Today is the birthday of a girl who is the poster child of #BraveOnes. While many girls are wishing for a new gadget or maybe concert tickets, Malala Yousafzai is using her 17th birthday to bring awareness to the campaign #bringbackourgirls, an effort calling for the release of hundreds kidnapped Nigerian school girls. She says the girls, who she calls her sisters, still need the world’s help to bring them home.
How does a girl so young start displaying such unmatchable bravery and make such an impact on the world?

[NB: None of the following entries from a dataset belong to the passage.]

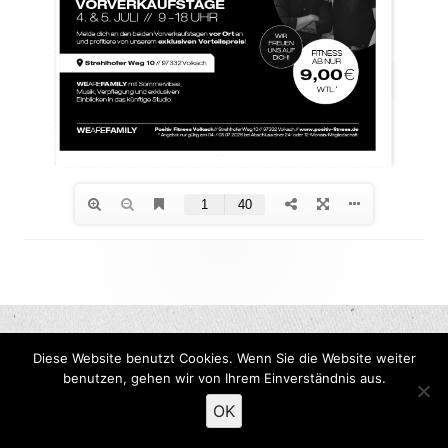
Footer
Inhalt
Diese Website benutzt Cookies. Wenn Sie die Website weiter
benutzen, gehen wir von Ihrem Einverständnis aus.
OK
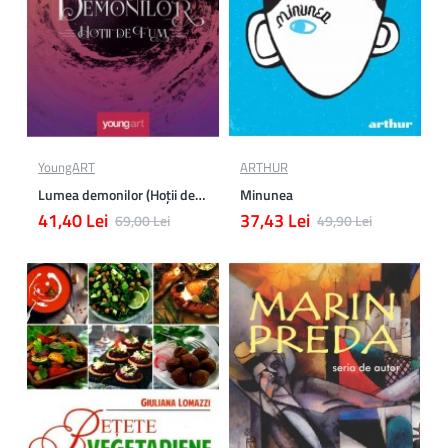
YoungART
ARTHUR
Lumea demonilor (Hoții de fum 2)
Minunea
41,40 Lei
37,43 Lei
69,00 Lei
49,90 Lei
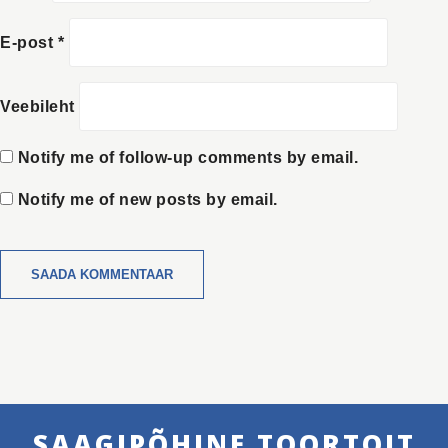
E-post
*
Veebileht
Notify me of follow-up comments by email.
Notify me of new posts by email.
SAAGIPÕHINE TOORTOIT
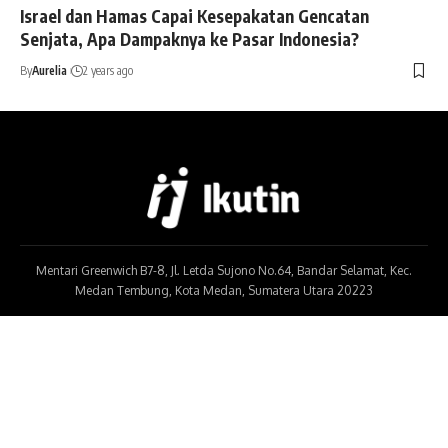
Israel dan Hamas Capai Kesepakatan Gencatan
Senjata, Apa Dampaknya ke Pasar Indonesia?
By
Aurelia
2 years ago
Mentari Greenwich B7-8, Jl. Letda Sujono No.64, Bandar Selamat, Kec.
Medan Tembung, Kota Medan, Sumatera Utara 20223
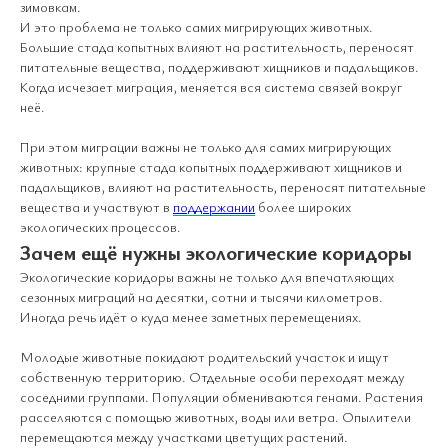
зимовкам.
И это проблема не только самих мигрирующих животных.
Большие стада копытных влияют на растительность, переносят
питательные вещества, поддерживают хищников и падальщиков.
Когда исчезает миграция, меняется вся система связей вокруг
неё.
При этом миграции важны не только для самих мигрирующих
животных: крупные стада копытных поддерживают хищников и
падальщиков, влияют на растительность, переносят питательные
вещества и участвуют в
поддержании
более широких
экологических процессов.
Зачем ещё нужны экологические коридоры
Экологические коридоры важны не только для впечатляющих
сезонных миграций на десятки, сотни и тысячи километров.
Иногда речь идёт о куда менее заметных перемещениях.
Молодые животные покидают родительский участок и ищут
собственную территорию. Отдельные особи переходят между
соседними группами. Популяции обмениваются генами. Растения
расселяются с помощью животных, воды или ветра. Опылители
перемещаются между участками цветущих растений.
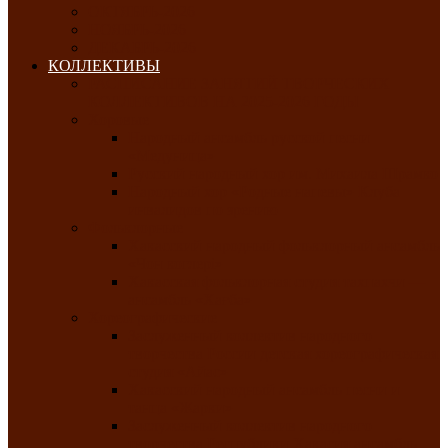
ОКТЯБРЬ-2026
НОЯБРЬ-2026
ДЕКАБРЬ-2026
КОЛЛЕКТИВЫ
РАСПИСАНИЕ ЗАНЯТИЙ ТВОРЧЕСКИХ
КОЛЛЕКТИВОВ НА 2025-2026 ГОДЫ
Хоровые
Народный ансамбль русской песни
«Медуница»
Русский народный хор им. Михаила Шрамко
Народный хор «Родные напевы» Клуба
инвалидов по зрению
Фольклорные
Хакасский народный фольклорный ансамбль
«Чон коглерi»
Хакасская фольклорная студия тахпахчи —
ансамбль «Хағба»
Хореографические
Заслуженный коллектив народного
творчества России детская хореографическая
студия «Айас»
Хакасский народный ансамбль песни и
танца «Жарки»
Заслуженный коллектив народного
творчества Республики Хакасия ансамбль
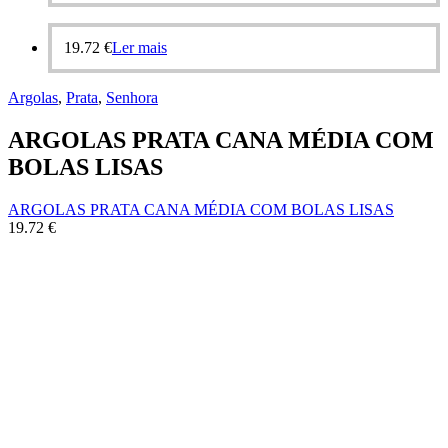
19.72
€
Ler mais
Argolas
,
Prata
,
Senhora
ARGOLAS PRATA CANA MÉDIA COM
BOLAS LISAS
ARGOLAS PRATA CANA MÉDIA COM BOLAS LISAS
19.72
€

Malala’s story starts when she was only 11 years old, she began writing a blog for BBC expressing her views on education and life under the threat of the Taliban taking over her valley. As a child, terrorism and extremism have raged in her city and she has been forces to leave her home. At 14, Malala was awarded Pakistan’s first National Youth Peace Prize after being nominated by Archbishop Desmond Tutu. While her voice and profile were growing, she was shot by the Taliban for promoting female education, and barely survived the brutal attack. When most people would have stopped at this point, too afraid to continue, Malala raised her voice on an international stage, championing the fundamental right of all girls to basic rights and education. During her speech to the U.N she bravely stated,
“One child, one teacher, one book, and one pen can change the world”.
We at Leadercast believe in changing the world, and are absolutely honored to have Malala joining us at Leadercast 2015. She believes that helping girls requires a united stand, and is asking us to join her by responding with our own answer to a simple question, “What are you stronger than?”
For Malala the answer is simple, she is #StrongerThan Fear
Write #StrongerThan _____ on a piece of paper. Fill in the sentence as Malala did with “fear,” and tweet the picture of yourself holding your message. We at Leadercast Headquarters will be tweeting our messages throughout the week.
Today is #MalalaDay, a day to celebrate bravery and the right to education for all girls, world-wide.